▶ _Input for this task_:

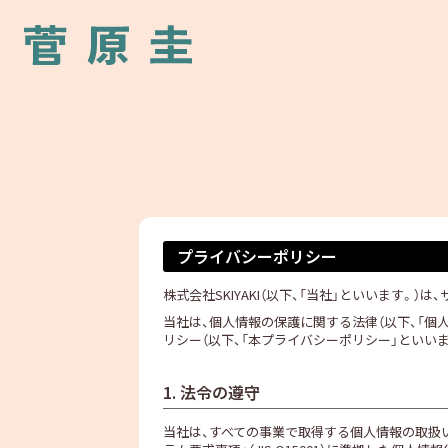
プライバシーポリシー
株式会社SKIYAKI（以下、「当社」といいます
当社は、個人情報の保護に関する法律（以下、「個
リシー（以下、「本プライバシーポリシー」といい
1. 法令の遵守
当社は、すべての事業で取得する個人情報の取扱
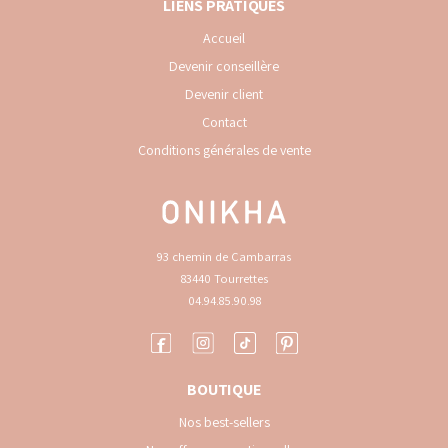
LIENS PRATIQUES
Accueil
Devenir conseillère
Devenir client
Contact
Conditions générales de vente
93 chemin de Cambarras
83440 Tourrettes
04.94.85.90.98
BOUTIQUE
Nos best-sellers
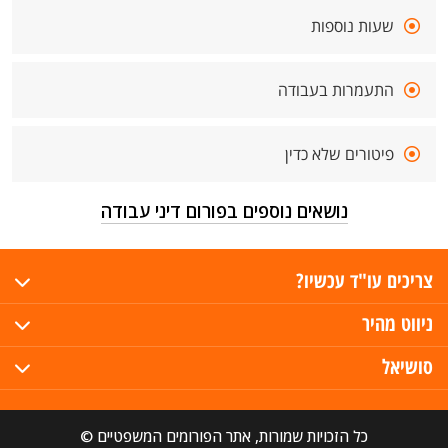
שעות נוספות
התעמרות בעבודה
פיטורים שלא כדין
נושאים נוספים בפורום דיני עבודה
צריכים עו"ד עכשיו?
ניווט מהיר
סושיאל
כל הזכויות שמורות, אתר הפורומים המשפטיים ©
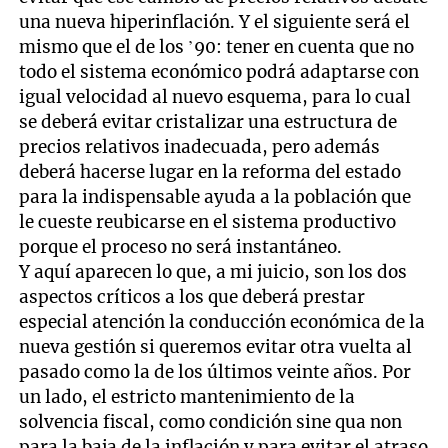
una nueva hiperinflación. Y el siguiente será el
mismo que el de los ’90: tener en cuenta que no
todo el sistema económico podrá adaptarse con
igual velocidad al nuevo esquema, para lo cual
se deberá evitar cristalizar una estructura de
precios relativos inadecuada, pero además
deberá hacerse lugar en la reforma del estado
para la indispensable ayuda a la población que
le cueste reubicarse en el sistema productivo
porque el proceso no será instantáneo.
Y aquí aparecen lo que, a mi juicio, son los dos
aspectos críticos a los que deberá prestar
especial atención la conducción económica de la
nueva gestión si queremos evitar otra vuelta al
pasado como la de los últimos veinte años. Por
un lado, el estricto mantenimiento de la
solvencia fiscal, como condición sine qua non
para la baja de la inflación y para evitar el atraso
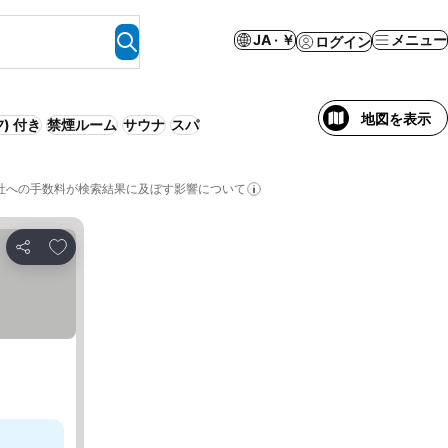
JA · ￥
メニュー
ログイン
地図を表示
) 付き
禁煙ルーム
サウナ
スパ
社への手数料が検索結果に及ぼす影響について
お気に入りに追加
シェア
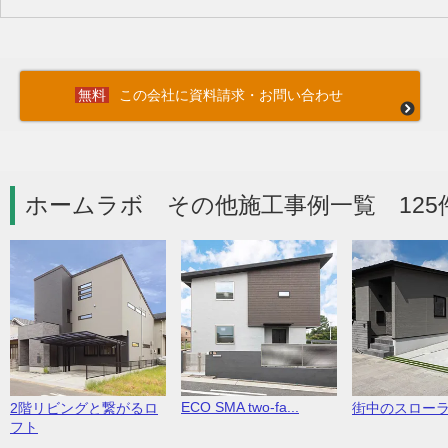
この会社に資料請求・お問い合わせ
ホームラボ その他施工事例一覧 125
ECO SMA two-fa...
2階リビングと繋がるロ
街中のスロー
フト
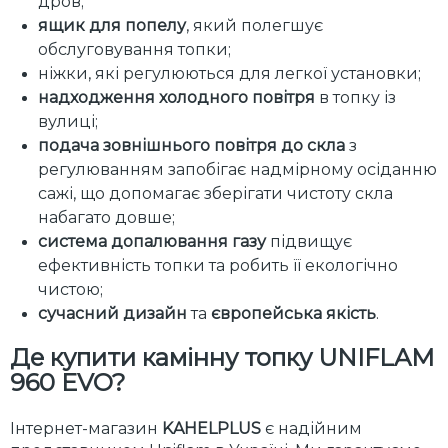
дров;
ящик для попелу
, який полегшує
обслуговування топки;
ніжки, які регулюються для легкої установки;
надходження холодного повітря
в топку із
вулиці;
подача зовнішнього повітря до скла
з
регулюванням запобігає надмірному осіданню
сажі, що допомагає зберігати чистоту скла
набагато довше;
система допалювання газу
підвищує
ефективність топки та робить її екологічно
чистою;
сучасний дизайн
та
європейська якість
.
Де купити камінну топку UNIFLAM
960 EVO
?
Інтернет-магазин
KAHELPLUS
є надійним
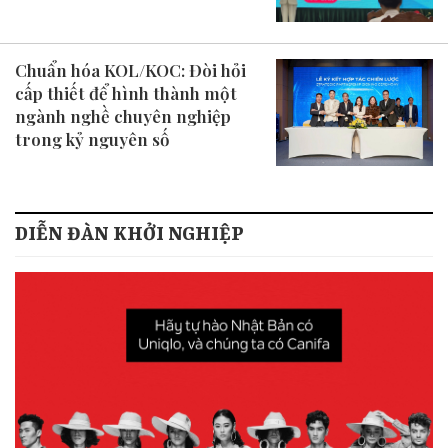
Chuẩn hóa KOL/KOC: Đòi hỏi
cấp thiết để hình thành một
ngành nghề chuyên nghiệp
trong kỷ nguyên số
DIỄN ĐÀN KHỞI NGHIỆP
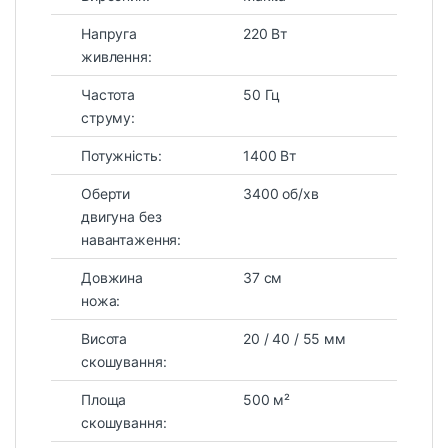
Напруга
220 Вт
живлення:
Частота
50 Гц
струму:
Потужність:
1400 Вт
Оберти
3400 об/хв
двигуна без
навантаження:
Довжина
37 см
ножа:
Висота
20 / 40 / 55 мм
скошування:
Площа
500 м²
скошування:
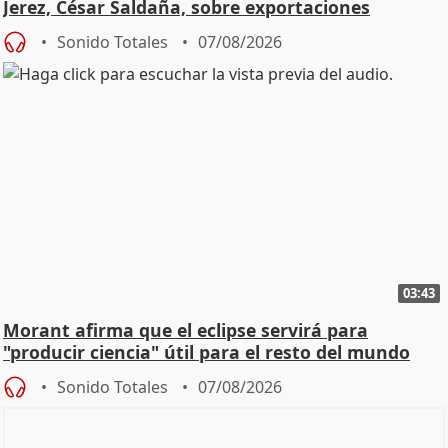
Jerez, César Saldaña, sobre exportaciones
Sonido Totales
07/08/2026
03:43
Morant afirma que el eclipse servirá para
"producir ciencia" útil para el resto del mundo
Sonido Totales
07/08/2026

▶ _Task to complete_: If a line of the entries contains "sistema", it counts; give the total of such lines and nothing more.

▶ _Result of this exercise_: 2